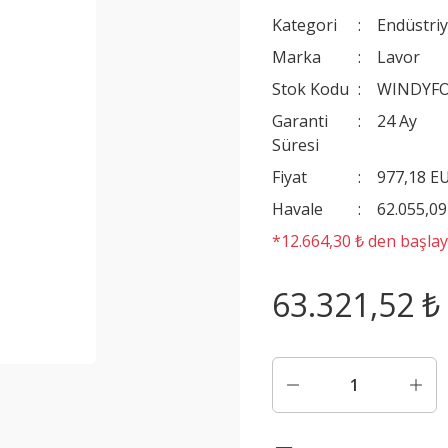
Kategori
Endüstriy
Marka
Lavor
Stok Kodu
WINDYF
Garanti
24 Ay
Süresi
Fiyat
977,18 E
Havale
62.055,09
*12.664,30 ₺ den başlaya
63.321,52 ₺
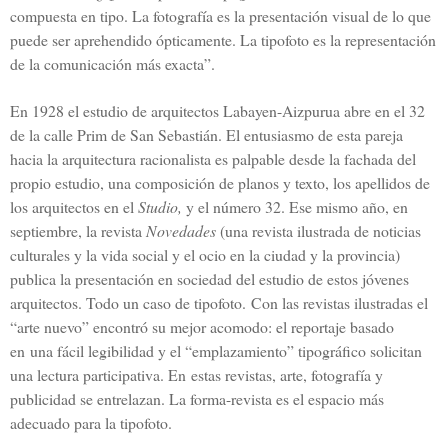
compuesta en tipo. La fotografía es la presentación visual de lo que
puede ser aprehendido ópticamente. La tipofoto es la representación
de la comunicación más exacta”.
En 1928 el estudio de arquitectos Labayen-Aizpurua abre en el 32
de la calle Prim de San Sebastián. El entusiasmo de esta pareja
hacia la arquitectura racionalista es palpable desde la fachada del
propio estudio, una composición de planos y texto, los apellidos de
los arquitectos en el
Studio,
y el número 32. Ese mismo año, en
septiembre, la revista
Novedades
(una revista ilustrada de noticias
culturales y la vida social y el ocio en la ciudad y la provincia)
publica la presentación en sociedad del estudio de estos jóvenes
arquitectos. Todo un caso de tipofoto.
Con las revistas ilustradas el
“arte nuevo” encontró su mejor acomodo: el reportaje basado
en
una fácil legibilidad y el “emplazamiento” tipográfico solicitan
una lectura participativa. En
estas revistas, arte, fotografía y
publicidad se entrelazan. La forma-revista es el espacio más
adecuado para la tipofoto.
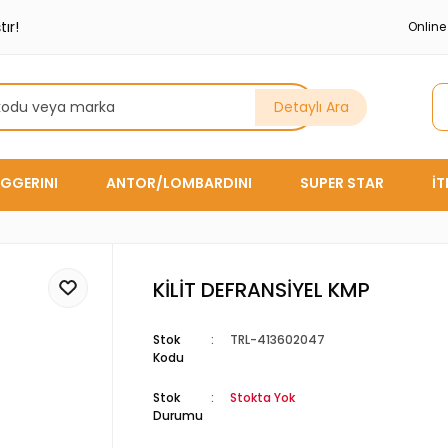
ır!
Onlin
Detaylı Ara
GGERINI
ANTOR/LOMBARDINI
SUPER STAR
İ
KİLİT DEFRANSİYEL KMP
Stok
TRL-413602047
Kodu
Stok
Stokta Yok
Durumu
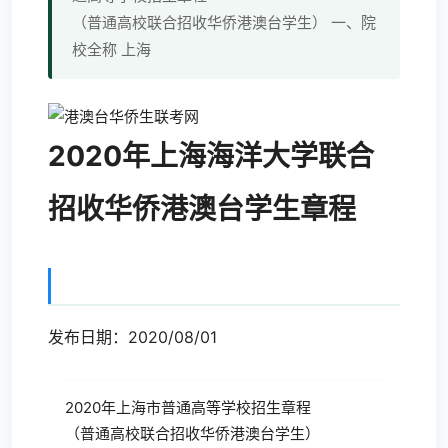
（普通高校联合招收华侨港澳台学生） 一、院
校全称 上海
2020年上海海洋大学联合
招收华侨港澳台学生章程
发布日期：2020/08/01
2020年上海市普通高等学校招生章程
（普通高校联合招收华侨港澳台学生）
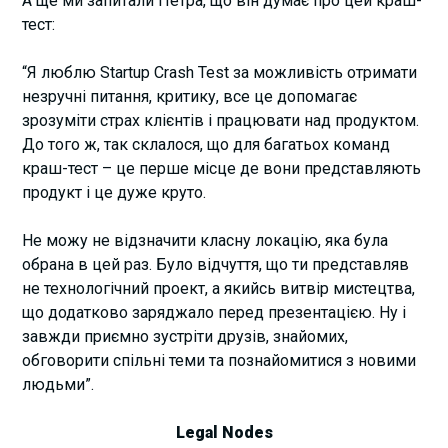
А ще ми запитали Петра, що він думає про цей краш-
тест:
“Я люблю Startup Crash Test за можливість отримати
незручні питання, критику, все це допомагає
зрозуміти страх клієнтів і працювати над продуктом.
До того ж, так склалося, що для багатьох команд
краш-тест – це перше місце де вони представляють
продукт і це дуже круто.
Не можу не відзначити класну локацію, яка була
обрана в цей раз. Було відчуття, що ти представляв
не технологічний проект, а якийсь витвір мистецтва,
що додатково заряджало перед презентацією. Ну і
завжди приємно зустріти друзів, знайомих,
обговорити спільні теми та познайомитися з новими
людьми”.
Legal Nodes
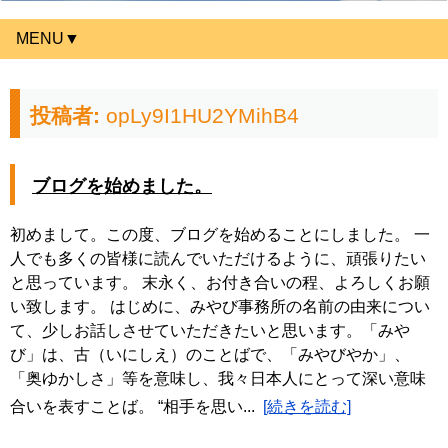
MENU▼
投稿者:
opLy9I1HU2YMihB4
ブログを始めました。
初めまして。この度、ブログを始めることにしました。 一
人でも多くの皆様に読んでいただけるように、頑張りたい
と思っています。 末永く、お付き合いの程、よろしくお願
い致します。 はじめに、みやび事務所の名前の由来につい
て、少しお話しさせていただきたいと思います。「みや
び」は、古（いにしえ）のことばで、「みやびやか」、
「奥ゆかしさ」等を意味し、我々日本人にとって深い意味
合いを表すことば。 “相手を思い...
[続きを読む]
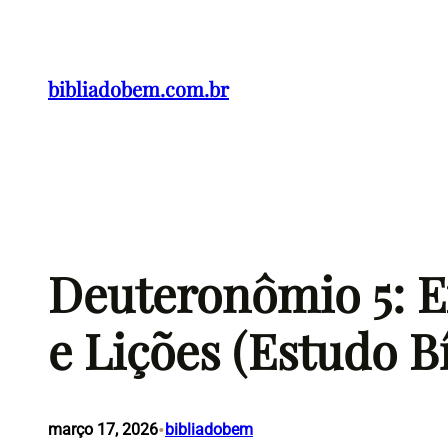
Pular
para
o
bibliadobem.com.br
conteúdo
Deuteronômio 5: E
e Lições (Estudo Bí
•
março 17, 2026
bibliadobem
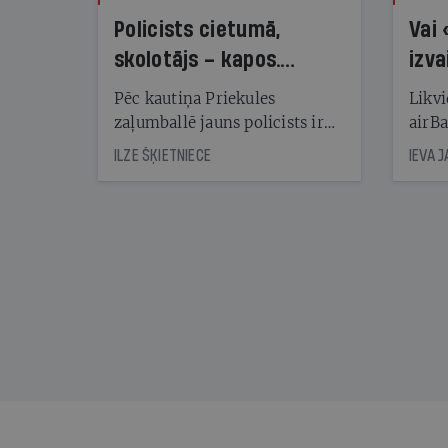
Policists cietumā,
Vai 
skolotājs – kapos.
izva
Reibuma cena Priekulē
Pēc kautiņa Priekules
Likvi
zaļumballē jauns policists ir
airBa
nonācis cietumā, bet
oblig
ILZE ŠĶIETNIECE
IEVA 
cienījams pedagogs — kapos.
šone
Tik traģiska ir izrādījusies
lemša
divu promiļu reibuma cena
draud
sama
kas j
pirm
augus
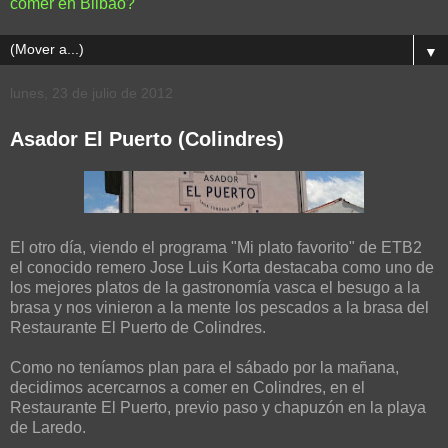
comer en Bilbao?
▼
lunes, 23 de julio de 2012
Asador El Puerto (Colindres)
El otro día, viendo el programa "Mi plato favorito" de ETB2
el conocido remero Jose Luis Korta destacaba como uno de
los mejores platos de la gastronomía vasca el besugo a la
brasa y nos vinieron a la mente los pescados a la brasa del
Restaurante El Puerto de Colindres.
Como no teníamos plan para el sábado por la mañana,
decidimos acercarnos a comer en Colindres, en el
Restaurante El Puerto, previo paso y chapuzón en la playa
de Laredo.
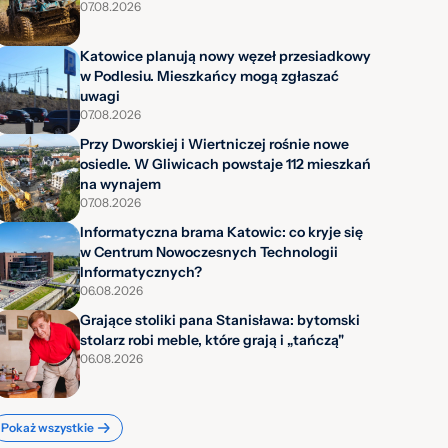
07.08.2026
Katowice planują nowy węzeł przesiadkowy
w Podlesiu. Mieszkańcy mogą zgłaszać
uwagi
07.08.2026
Przy Dworskiej i Wiertniczej rośnie nowe
osiedle. W Gliwicach powstaje 112 mieszkań
na wynajem
07.08.2026
Informatyczna brama Katowic: co kryje się
w Centrum Nowoczesnych Technologii
Informatycznych?
06.08.2026
Grające stoliki pana Stanisława: bytomski
stolarz robi meble, które grają i „tańczą"
06.08.2026
Pokaż wszystkie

####################

ASSIGNMENT:
Restate word for word the lines from the one with "março 17, 2026" to the end of the material, both included. Do not include the pictures.

COMPLETED TASK:
março 17, 2026
bibliadobem
Policists cietumā,
Vai 
skolotājs – kapos.
izva
Reibuma cena Priekulē
Pēc kautiņa Priekules
Likvi
zaļumballē jauns policists ir
airBa
nonācis cietumā, bet
oblig
ILZE ŠĶIETNIECE
IEVA 
cienījams pedagogs — kapos.
šone
Tik traģiska ir izrādījusies
lemša
divu promiļu reibuma cena
draud
sama
kas j
pirm
augus
comer en Bilbao?
▼
lunes, 23 de julio de 2012
Asador El Puerto (Colindres)
El otro día, viendo el programa "Mi plato favorito" de ETB2
el conocido remero Jose Luis Korta destacaba como uno de
los mejores platos de la gastronomía vasca el besugo a la
brasa y nos vinieron a la mente los pescados a la brasa del
Restaurante El Puerto de Colindres.
Como no teníamos plan para el sábado por la mañana,
decidimos acercarnos a comer en Colindres, en el
Restaurante El Puerto, previo paso y chapuzón en la playa
de Laredo.
07.08.2026
Katowice planują nowy węzeł przesiadkowy
w Podlesiu. Mieszkańcy mogą zgłaszać
uwagi
07.08.2026
Przy Dworskiej i Wiertniczej rośnie nowe
osiedle. W Gliwicach powstaje 112 mieszkań
na wynajem
07.08.2026
Informatyczna brama Katowic: co kryje się
w Centrum Nowoczesnych Technologii
Informatycznych?
06.08.2026
Grające stoliki pana Stanisława: bytomski
stolarz robi meble, które grają i „tańczą"
06.08.2026
Pokaż wszystkie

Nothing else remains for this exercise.